When the AI writes the three - millionth line, it must still "remember" the architectural rules set in the first line;
When the rendering engine and the JS virtual machine conflict, it must be able to trace back tens of thousands of lines of code to find the source of the bug.
During these 168 hours, GPT - 5.2 must have written bugs.
But it didn't stop to report errors and wait for humans to provide answers. Instead, it read the error logs, debugged on its own, refactored on its own, and then continued.
This autonomous closed - loop of "writing - running - fixing" used to be the most proud moat of human engineers.
Now, this moat has been filled.
We are witnessing the qualitative change of AI from a "chat companion" to a "digital laborer".

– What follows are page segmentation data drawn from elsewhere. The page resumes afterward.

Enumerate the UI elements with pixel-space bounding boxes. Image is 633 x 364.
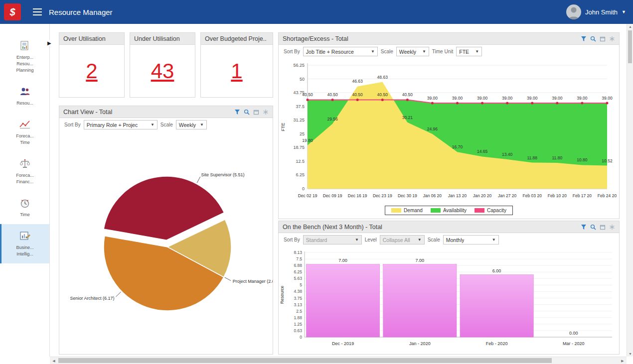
svg-text:39.00: 39.00 bbox=[527, 96, 538, 101]
erp-icon bbox=[19, 40, 30, 52]
legend-item: Availability bbox=[431, 208, 467, 213]
zoom-icon[interactable] bbox=[590, 224, 596, 230]
user-avatar[interactable] bbox=[566, 4, 581, 19]
topbar: $ Resource Manager John Smith ▼ bbox=[0, 0, 633, 24]
svg-text:56.25: 56.25 bbox=[293, 63, 305, 68]
app-logo-icon[interactable]: $ bbox=[4, 3, 21, 20]
panel-title: Chart View - Total bbox=[63, 109, 234, 116]
svg-text:40.50: 40.50 bbox=[327, 92, 338, 97]
svg-text:25: 25 bbox=[300, 131, 305, 136]
legend-label: Capacity bbox=[487, 208, 506, 213]
utilisation-pie-chart: Site Supervisor (5.51)Project Manager (2… bbox=[59, 131, 273, 351]
svg-text:Dec - 2019: Dec - 2019 bbox=[332, 341, 354, 346]
sidebar-item-business-intelligence[interactable]: Busine... Intellig... bbox=[0, 224, 49, 263]
svg-text:14.65: 14.65 bbox=[477, 149, 488, 154]
kpi-title: Over Budgeted Proje.. bbox=[201, 33, 273, 45]
sidebar-item-label: Foreca... bbox=[16, 133, 34, 139]
hamburger-menu-icon[interactable] bbox=[33, 8, 42, 15]
svg-text:Jan 27 20: Jan 27 20 bbox=[498, 193, 517, 198]
svg-text:Dec 02 19: Dec 02 19 bbox=[298, 193, 317, 198]
svg-text:6.88: 6.88 bbox=[294, 263, 302, 268]
svg-text:39.00: 39.00 bbox=[577, 96, 588, 101]
svg-text:1.25: 1.25 bbox=[294, 322, 302, 327]
scroll-left-icon[interactable]: ◀ bbox=[50, 357, 57, 364]
vertical-scroll-thumb[interactable] bbox=[628, 30, 632, 63]
vertical-scrollbar[interactable]: ▲ ▼ bbox=[627, 24, 633, 357]
sort-by-select[interactable]: Job Title + Resource▼ bbox=[303, 47, 378, 56]
horizontal-scrollbar[interactable]: ◀ ▶ bbox=[50, 357, 627, 364]
svg-text:Resource: Resource bbox=[280, 286, 285, 304]
scale-select[interactable]: Weekly▼ bbox=[396, 47, 429, 56]
kpi-value-link[interactable]: 1 bbox=[231, 59, 242, 83]
svg-text:39.00: 39.00 bbox=[502, 96, 513, 101]
maximize-icon[interactable] bbox=[253, 109, 259, 115]
sidebar-item-forecast-time[interactable]: Foreca... Time bbox=[0, 113, 49, 152]
svg-text:Feb 03 20: Feb 03 20 bbox=[523, 193, 542, 198]
svg-text:39.00: 39.00 bbox=[552, 96, 563, 101]
scroll-down-icon[interactable]: ▼ bbox=[627, 352, 633, 356]
zoom-icon[interactable] bbox=[590, 36, 596, 42]
svg-text:39.00: 39.00 bbox=[427, 96, 438, 101]
scale-select[interactable]: Monthly▼ bbox=[443, 235, 499, 244]
svg-text:Mar - 2020: Mar - 2020 bbox=[563, 341, 585, 346]
sidebar-item-label: Busine... bbox=[16, 244, 33, 251]
time-unit-label: Time Unit bbox=[432, 49, 453, 54]
sidebar-item-label: Time bbox=[20, 139, 30, 146]
chevron-down-icon: ▼ bbox=[475, 49, 479, 54]
scroll-up-icon[interactable]: ▲ bbox=[627, 25, 633, 28]
sidebar-expand-icon[interactable]: ▶ bbox=[47, 40, 52, 46]
svg-text:5.63: 5.63 bbox=[294, 276, 302, 281]
settings-icon[interactable] bbox=[609, 224, 615, 230]
legend-item: Demand bbox=[391, 208, 423, 213]
settings-icon[interactable] bbox=[263, 109, 269, 115]
scale-select[interactable]: Weekly▼ bbox=[176, 120, 207, 129]
kpi-title: Over Utilisation bbox=[59, 33, 124, 45]
svg-text:Dec 23 19: Dec 23 19 bbox=[373, 193, 392, 198]
forecast-finance-icon bbox=[19, 158, 30, 170]
time-unit-select[interactable]: FTE▼ bbox=[456, 47, 482, 56]
svg-text:6.00: 6.00 bbox=[492, 268, 501, 273]
legend-swatch bbox=[391, 208, 401, 213]
sort-by-select[interactable]: Standard▼ bbox=[303, 235, 362, 244]
svg-text:5: 5 bbox=[300, 282, 302, 287]
svg-text:1.88: 1.88 bbox=[294, 315, 302, 320]
chevron-down-icon: ▼ bbox=[151, 122, 155, 127]
maximize-icon[interactable] bbox=[600, 224, 606, 230]
legend-swatch bbox=[475, 208, 484, 213]
horizontal-scroll-thumb[interactable] bbox=[58, 358, 552, 363]
user-menu-caret-icon[interactable]: ▼ bbox=[622, 9, 626, 14]
sidebar-item-forecast-finance[interactable]: Foreca... Financ... bbox=[0, 152, 49, 191]
scroll-right-icon[interactable]: ▶ bbox=[619, 357, 626, 364]
legend-item: Capacity bbox=[475, 208, 506, 213]
scale-label: Scale bbox=[160, 122, 173, 127]
filter-icon[interactable] bbox=[581, 224, 587, 230]
svg-text:48.63: 48.63 bbox=[377, 75, 388, 80]
settings-icon[interactable] bbox=[609, 36, 615, 42]
sidebar-item-enterprise-resource-planning[interactable]: Enterp... Resou... Planning bbox=[0, 34, 49, 80]
kpi-value-link[interactable]: 43 bbox=[151, 59, 174, 83]
legend-swatch bbox=[431, 208, 441, 213]
svg-text:0.63: 0.63 bbox=[294, 328, 302, 333]
svg-text:Jan 06 20: Jan 06 20 bbox=[423, 193, 442, 198]
kpi-value-link[interactable]: 2 bbox=[86, 59, 97, 83]
filter-icon[interactable] bbox=[581, 36, 587, 42]
sidebar-item-label: Planning bbox=[16, 67, 33, 74]
resources-icon bbox=[19, 86, 31, 98]
sort-by-select[interactable]: Primary Role + Projec▼ bbox=[84, 120, 158, 129]
sidebar-item-resources[interactable]: Resou... bbox=[0, 80, 49, 113]
level-select[interactable]: Collapse All▼ bbox=[380, 235, 425, 244]
app-title: Resource Manager bbox=[49, 8, 113, 16]
kpi-title: Under Utilisation bbox=[130, 33, 195, 45]
chevron-down-icon: ▼ bbox=[355, 238, 359, 242]
svg-text:Dec 09 19: Dec 09 19 bbox=[323, 193, 342, 198]
svg-text:29.56: 29.56 bbox=[327, 117, 338, 121]
svg-text:11.80: 11.80 bbox=[552, 155, 563, 160]
user-name[interactable]: John Smith bbox=[585, 8, 618, 16]
filter-icon[interactable] bbox=[234, 109, 240, 115]
svg-text:7.00: 7.00 bbox=[338, 258, 347, 263]
sidebar-item-time[interactable]: Time bbox=[0, 191, 49, 224]
maximize-icon[interactable] bbox=[600, 36, 606, 42]
sidebar-item-label: Enterp... bbox=[16, 54, 33, 61]
panel-shortage-excess: Shortage/Excess - Total Sort By Job Titl… bbox=[278, 32, 620, 219]
zoom-icon[interactable] bbox=[244, 109, 250, 115]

Previously, we commanded AI to do "tasks", like "writing a Snake game";
Now, we command AI to do "projects", like "building a browser".
The spiral of silence
Although this AI - powered browser is still far from being as mature as Chrome, it proves the feasibility of the path.
When computing power can be transformed into extremely complex engineering implementation capabilities, the marginal cost of software development will approach zero.
What's most shocking about this experiment isn't the rendered web page on the screen, but the progress bar that silently ran in the background for a full seven days.
It worked non - stop, patiently, building the foundation of the digital world at a speed of thousands of characters per second.
Maybe we should re - examine the definition of "creation".
Only when a tool starts to solve problems alone at night do we realize that it is no longer just a tool but our fellow traveler.
From the Australian uncle's "cyber cheap labor" to AI long - term tasks
The Australian sheep - herding uncle who drove Silicon Valley crazy with five lines of code actually did only one thing: making the AI not stop until it reached the goal.